What to do – Go through the material below and please tally the lines that hold the word "Exam"; the number alone is the answer.

Records provided –

[Start of section]

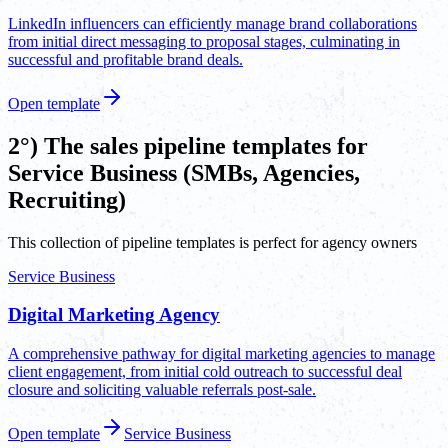
LinkedIn influencers can efficiently manage brand collaborations
from initial direct messaging to proposal stages, culminating in
successful and profitable brand deals.
Open template
2°) The sales pipeline templates for
Service Business (SMBs, Agencies,
Recruiting)
This collection of pipeline templates is perfect for agency owners
Service Business
Digital Marketing Agency
A comprehensive pathway for digital marketing agencies to manage
client engagement, from initial cold outreach to successful deal
closure and soliciting valuable referrals post-sale.
Open template
Service Business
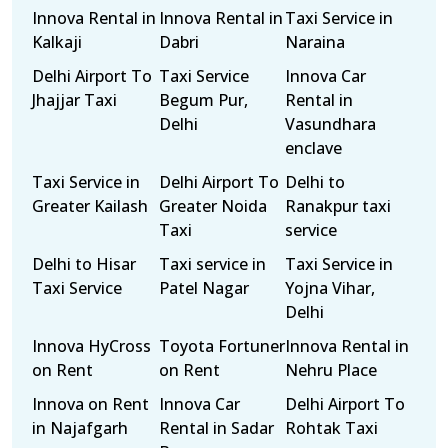
Innova Rental in
Innova Rental in
Taxi Service in
Kalkaji
Dabri
Naraina
Delhi Airport To
Taxi Service
Innova Car
Jhajjar Taxi
Begum Pur,
Rental in
Delhi
Vasundhara
enclave
Taxi Service in
Delhi Airport To
Delhi to
Greater Kailash
Greater Noida
Ranakpur taxi
Taxi
service
Delhi to Hisar
Taxi service in
Taxi Service in
Taxi Service
Patel Nagar
Yojna Vihar,
Delhi
Innova HyCross
Toyota Fortuner
Innova Rental in
on Rent
on Rent
Nehru Place
Innova on Rent
Innova Car
Delhi Airport To
in Najafgarh
Rental in Sadar
Rohtak Taxi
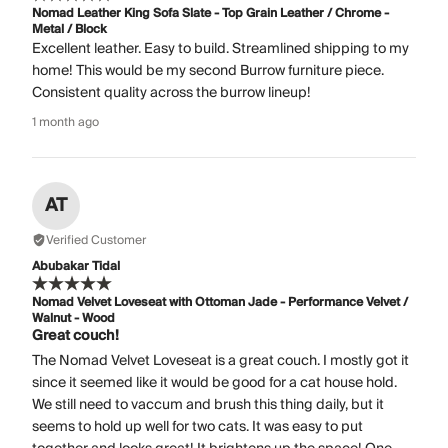
Nomad Leather King Sofa Slate - Top Grain Leather / Chrome -
Metal / Block
Excellent leather. Easy to build. Streamlined shipping to my
home! This would be my second Burrow furniture piece.
Consistent quality across the burrow lineup!
1 month ago
AT
Verified Customer
Abubakar Tidal
Nomad Velvet Loveseat with Ottoman Jade - Performance Velvet /
Walnut - Wood
Great couch!
The Nomad Velvet Loveseat is a great couch. I mostly got it
since it seemed like it would be good for a cat house hold.
We still need to vaccum and brush this thing daily, but it
seems to hold up well for two cats. It was easy to put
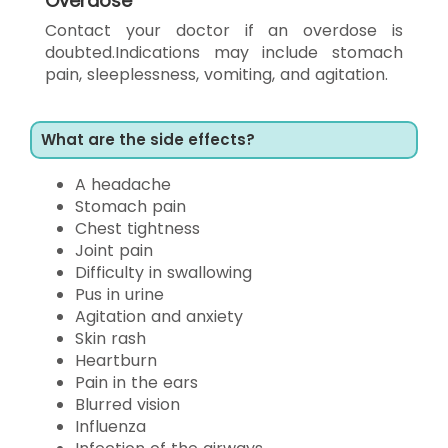
Overdose
Contact your doctor if an overdose is
doubted.Indications may include stomach
pain, sleeplessness, vomiting, and agitation.
What are the side effects?
A headache
Stomach pain
Chest tightness
Joint pain
Difficulty in swallowing
Pus in urine
Agitation and anxiety
Skin rash
Heartburn
Pain in the ears
Blurred vision
Influenza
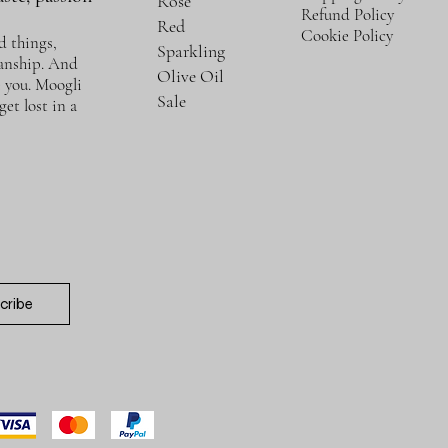
Rosé
Refund Policy
Red
Cookie Policy
d things,
Sparkling
manship. And
Olive Oil
e you. Moogli
Sale
et lost in a
cribe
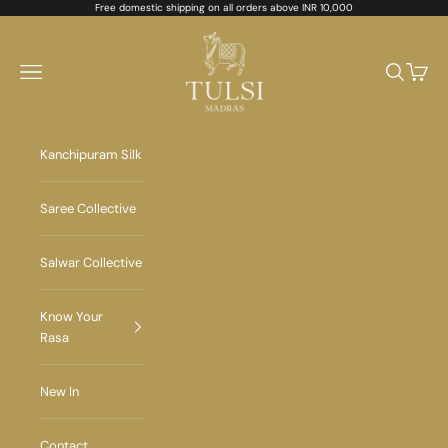
Skip to content
Free domestic shipping on all orders above INR 10,000
Tulsi Madras
Navigation menu
Search
Cart
Kanchipuram Silk
Saree Collective
Salwar Collective
Know Your
Rasa
New In
Contact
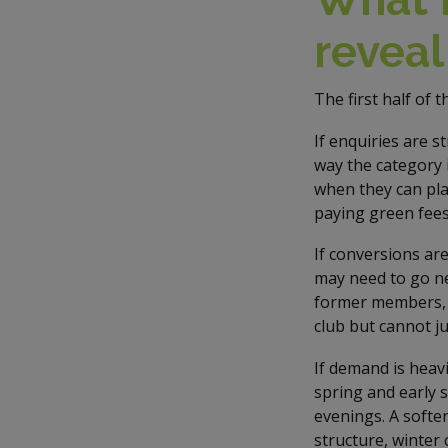
revea
The first half of 
If enquiries are 
way the category 
when they can pla
paying green fees
If conversions ar
may need to go ne
former members, r
club but cannot ju
If demand is heavi
spring and early 
evenings. A softer
structure, winter 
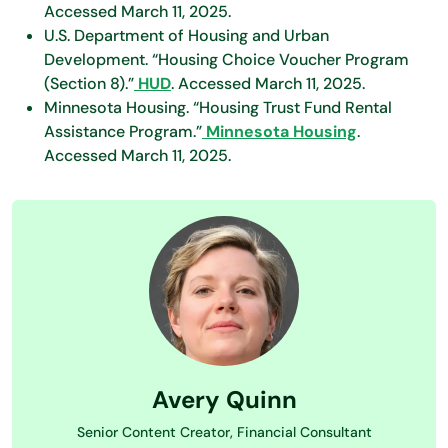
Accessed March 11, 2025.
U.S. Department of Housing and Urban
Development. “Housing Choice Voucher Program
(Section 8).”
HUD
. Accessed March 11, 2025.
Minnesota Housing. “Housing Trust Fund Rental
Assistance Program.”
Minnesota Housing
.
Accessed March 11, 2025.
Avery Quinn
Senior Content Creator, Financial Consultant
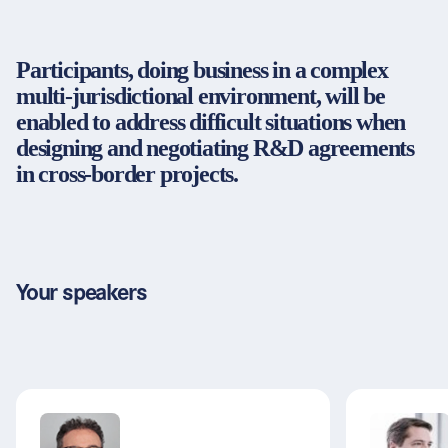
Partners & Certificates
Participants, doing business in a complex
multi-jurisdictional environment, will be
enabled to address difficult situations when
Legal and disclaimer
LinkedIn
designing and negotiating R&D agreements
Privacy policy
Instagram
in cross-border projects.
General terms and conditions
YouTube
Accessibility
Cookie settings
Your speakers
© 2026 FORUM Institut für Management GmbH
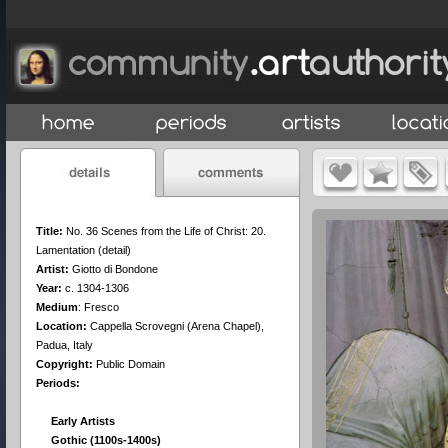
Title:
No. 36 Scenes from the Life of Christ: 20.
Lamentation (detail)
Artist:
Giotto di Bondone
Year:
c. 1304-1306
Medium
:
Fresco
Location:
Cappella Scrovegni (Arena Chapel),
Padua, Italy
Copyright:
Public Domain
Periods:
Early Artists
Gothic (1100s-1400s)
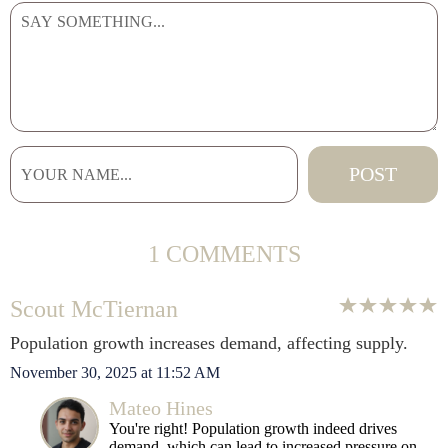
1 COMMENTS
Scout McTiernan
Population growth increases demand, affecting supply.
November 30, 2025 at 11:52 AM
Mateo Hines
You're right! Population growth indeed drives
demand, which can lead to increased pressure on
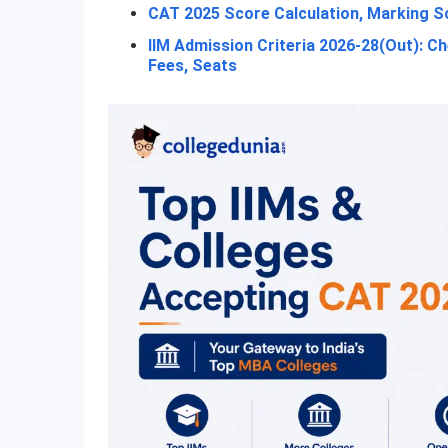
CAT 2025 Score Calculation, Marking Sc
IIM Admission Criteria 2026-28(Out): C
Fees, Seats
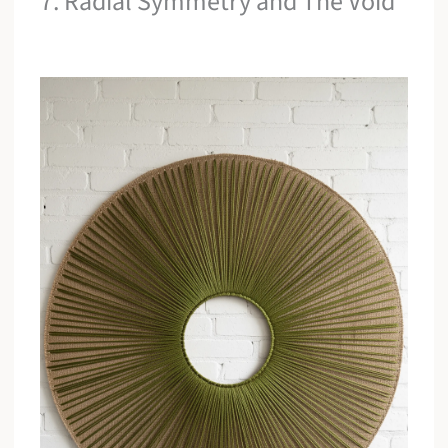
7. Radial Symmetry and The Void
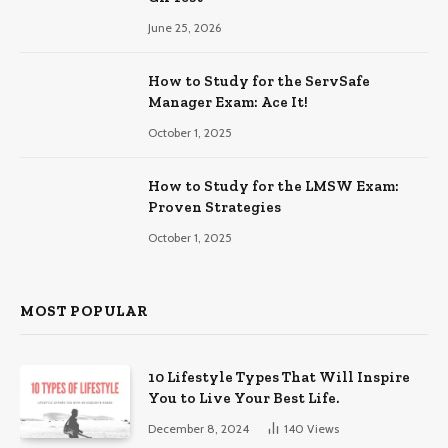
June 25, 2026
How to Study for the ServSafe
Manager Exam: Ace It!
October 1, 2025
How to Study for the LMSW Exam:
Proven Strategies
October 1, 2025
MOST POPULAR
10 Lifestyle Types That Will Inspire
You to Live Your Best Life.
December 8, 2024
140
Views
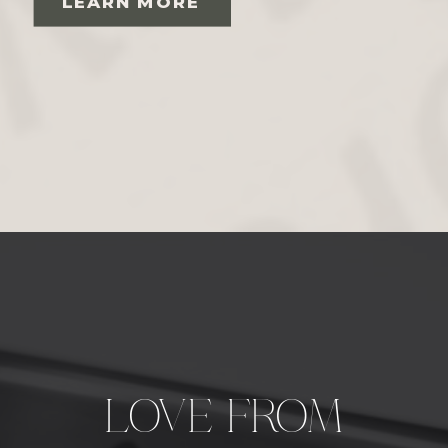
LEARN MORE
LOVE FROM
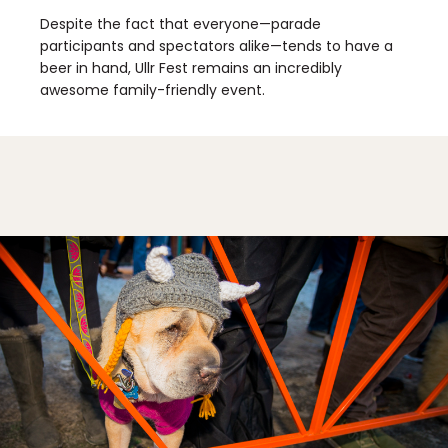
Despite the fact that everyone—parade
participants and spectators alike—tends to have a
beer in hand, Ullr Fest remains an incredibly
awesome family-friendly event.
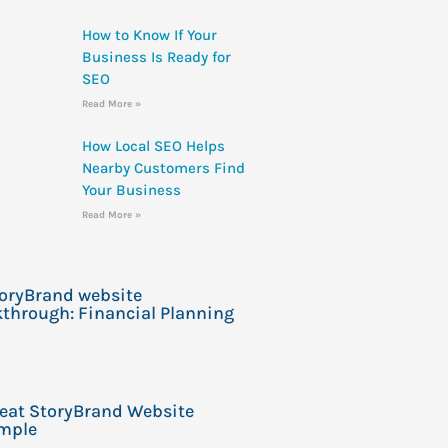
How to Know If Your
Business Is Ready for
SEO
Read More »
How Local SEO Helps
Nearby Customers Find
Your Business
Read More »
toryBrand website
through: Financial Planning
reat StoryBrand Website
mple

[End of section]

Exercise response – 2